Ceci constitue sans doute l’enseignement fondamental de la dernière affaire qui secoue Force Ouvrière. Les niveaux de rémunérations et de dépenses mensuelles des dirigeants de cette organisation permettent, sans grande difficulté, d’imaginer que leur quotidien n’a plus rien à voir du tout avec celui des salariés qu’ils prétendent représenter. Courant de trains en avions, déjeunant ou dînant très fréquemment dans des restaurants de bonne facture, passant beaucoup de temps dans des hôtels confortables et n’ayant aucune difficulté à joindre les deux bouts, ils n’expérimentent plus guère les tensions de la vie professionnelle et financière de l’ouvrier, de l’employée ou du cadre moyen. Ils ne partagent plus, et pour certains depuis très longtemps, les conditions de vie des travailleurs dont ils se font fort d’être les défenseurs. De fait, ils sont, pour la plupart, hors-sol : déconnectés du salariat, ils peinent à l’incarner légitimement. 

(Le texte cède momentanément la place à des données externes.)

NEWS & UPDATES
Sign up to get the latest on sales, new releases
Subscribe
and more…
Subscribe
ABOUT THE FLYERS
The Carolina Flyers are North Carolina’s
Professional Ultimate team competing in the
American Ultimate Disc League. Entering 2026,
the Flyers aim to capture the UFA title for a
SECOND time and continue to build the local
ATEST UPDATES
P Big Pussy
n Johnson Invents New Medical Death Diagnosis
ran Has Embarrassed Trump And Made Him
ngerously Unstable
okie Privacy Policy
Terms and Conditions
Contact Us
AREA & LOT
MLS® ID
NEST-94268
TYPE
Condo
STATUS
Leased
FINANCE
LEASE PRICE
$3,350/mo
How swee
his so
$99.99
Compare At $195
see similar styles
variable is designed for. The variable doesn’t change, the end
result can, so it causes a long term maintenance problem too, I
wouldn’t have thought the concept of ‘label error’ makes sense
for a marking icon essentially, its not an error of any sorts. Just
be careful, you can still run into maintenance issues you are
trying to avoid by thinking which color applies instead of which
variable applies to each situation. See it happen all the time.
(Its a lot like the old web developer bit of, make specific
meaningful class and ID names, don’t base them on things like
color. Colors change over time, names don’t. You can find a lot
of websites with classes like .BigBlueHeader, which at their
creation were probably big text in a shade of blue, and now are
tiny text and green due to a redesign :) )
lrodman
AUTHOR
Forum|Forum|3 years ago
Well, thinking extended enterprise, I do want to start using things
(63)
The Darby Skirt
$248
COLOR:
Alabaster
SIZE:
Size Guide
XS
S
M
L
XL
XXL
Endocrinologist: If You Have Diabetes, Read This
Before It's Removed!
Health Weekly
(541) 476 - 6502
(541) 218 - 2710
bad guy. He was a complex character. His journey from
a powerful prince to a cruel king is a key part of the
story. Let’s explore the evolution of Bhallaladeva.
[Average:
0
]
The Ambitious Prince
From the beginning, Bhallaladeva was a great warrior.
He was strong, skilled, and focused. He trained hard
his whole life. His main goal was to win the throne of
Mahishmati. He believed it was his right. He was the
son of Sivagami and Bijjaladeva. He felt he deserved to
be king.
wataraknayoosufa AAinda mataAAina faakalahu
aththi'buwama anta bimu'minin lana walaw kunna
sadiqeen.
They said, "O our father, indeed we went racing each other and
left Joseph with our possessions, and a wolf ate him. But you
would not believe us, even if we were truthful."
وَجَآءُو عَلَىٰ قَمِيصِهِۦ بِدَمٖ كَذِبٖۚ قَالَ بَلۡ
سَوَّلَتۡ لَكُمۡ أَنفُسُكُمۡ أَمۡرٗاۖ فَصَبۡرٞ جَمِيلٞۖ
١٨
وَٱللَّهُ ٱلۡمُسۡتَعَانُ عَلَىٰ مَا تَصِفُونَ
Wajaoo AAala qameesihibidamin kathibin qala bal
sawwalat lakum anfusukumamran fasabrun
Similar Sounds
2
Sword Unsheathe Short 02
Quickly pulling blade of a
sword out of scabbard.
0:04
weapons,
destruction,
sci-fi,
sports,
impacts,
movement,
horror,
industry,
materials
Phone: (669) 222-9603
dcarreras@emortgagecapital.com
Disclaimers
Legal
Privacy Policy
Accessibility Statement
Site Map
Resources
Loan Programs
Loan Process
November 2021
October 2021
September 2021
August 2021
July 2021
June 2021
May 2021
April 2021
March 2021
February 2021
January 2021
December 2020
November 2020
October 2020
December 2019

Ce constat ne saurait réjouir les dirigeants des autres confédérations salariales : il vaut aussi, dans la grande majorité des cas, pour eux. D’aucuns crieront probablement à la démagogie du propos : il n’en demeure pas moins réaliste. Investis dans des activités purement organisationnelles et dans de nombreuses institutions publiques, para-publiques ou privées, sans jamais être vraiment sous le contrôle d’une base militante qui tend à se rétrécir d’année en année, les dirigeants des confédérations salariales finissent par se faire happer par des intérêts tout autres que ceux de ladite base. Loin de déplorer le phénomène, les dirigeants de l’Etat et le grand patronat y trouvent au contraire, comme ceci se conçoit aisément, quelque motif de satisfaction. Car au final, si FO croit pouvoir se poser en victime d’une « campagne de dénigrement et de calomnie diffamatoire contre la Confédération », comme il est de coutume dans ces cas-là, il convient de bien souligner qu’en réalité, ce sont les salariés français qui sont les premières victimes du syndicalisme hors-sol.